Exercise aim: Output, word for word and without pictures, the lines from the one containing "Honda XL750 Transalp and" through the final line of the listing below.

**** Task input

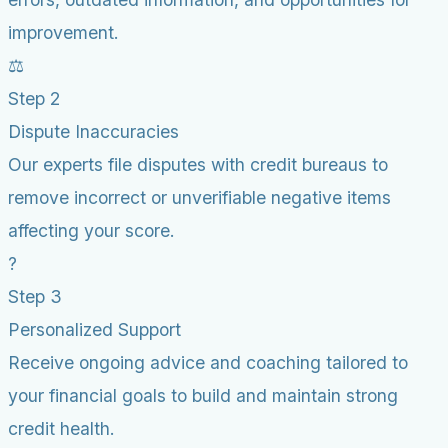
improvement.
⚖️
Step 2
Dispute Inaccuracies
Our experts file disputes with credit bureaus to
remove incorrect or unverifiable negative items
affecting your score.
?
Step 3
Personalized Support
Receive ongoing advice and coaching tailored to
your financial goals to build and maintain strong
credit health.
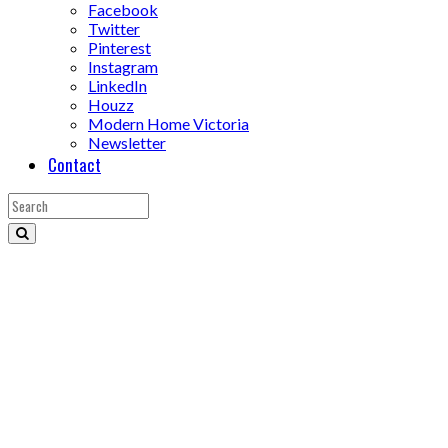
Facebook
Twitter
Pinterest
Instagram
LinkedIn
Houzz
Modern Home Victoria
Newsletter
Contact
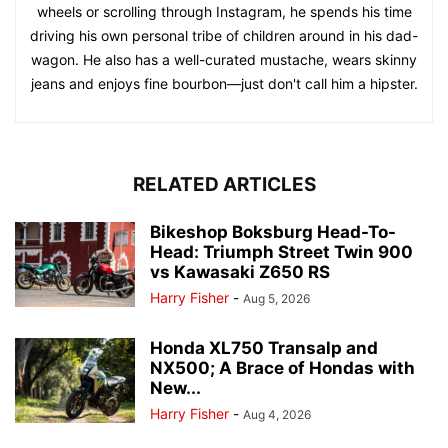
wheels or scrolling through Instagram, he spends his time
driving his own personal tribe of children around in his dad-
wagon. He also has a well-curated mustache, wears skinny
jeans and enjoys fine bourbon—just don't call him a hipster.
RELATED ARTICLES
Bikeshop Boksburg Head-To-
Head: Triumph Street Twin 900
vs Kawasaki Z650 RS
Harry Fisher
-
Aug 5, 2026
Honda XL750 Transalp and
NX500; A Brace of Hondas with
New...
Harry Fisher
-
Aug 4, 2026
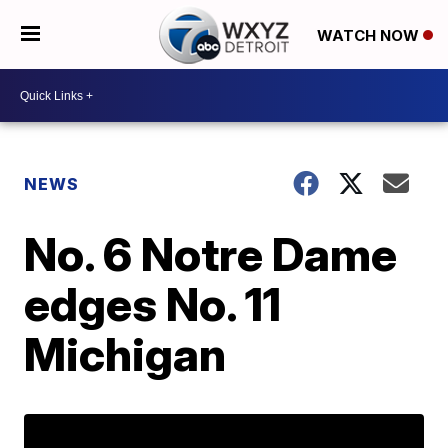
WATCH NOW
NEWS
No. 6 Notre Dame
edges No. 11
Michigan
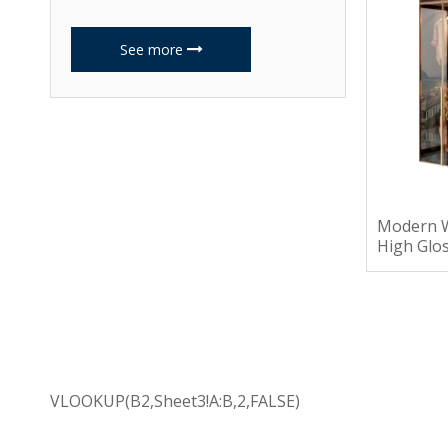
See more
Modern 
High Glo
Drawers
VLOOKUP(B2,Sheet3!A:B,2,FALSE)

********

Answer to this problem:
Honda XL750 Transalp and
NX500; A Brace of Hondas with
New...
Harry Fisher
-
Aug 4, 2026
WATCH NOW
NEWS
No. 6 Notre Dame
edges No. 11
Michigan
See more
Modern 
High Glo
Drawers
VLOOKUP(B2,Sheet3!A:B,2,FALSE)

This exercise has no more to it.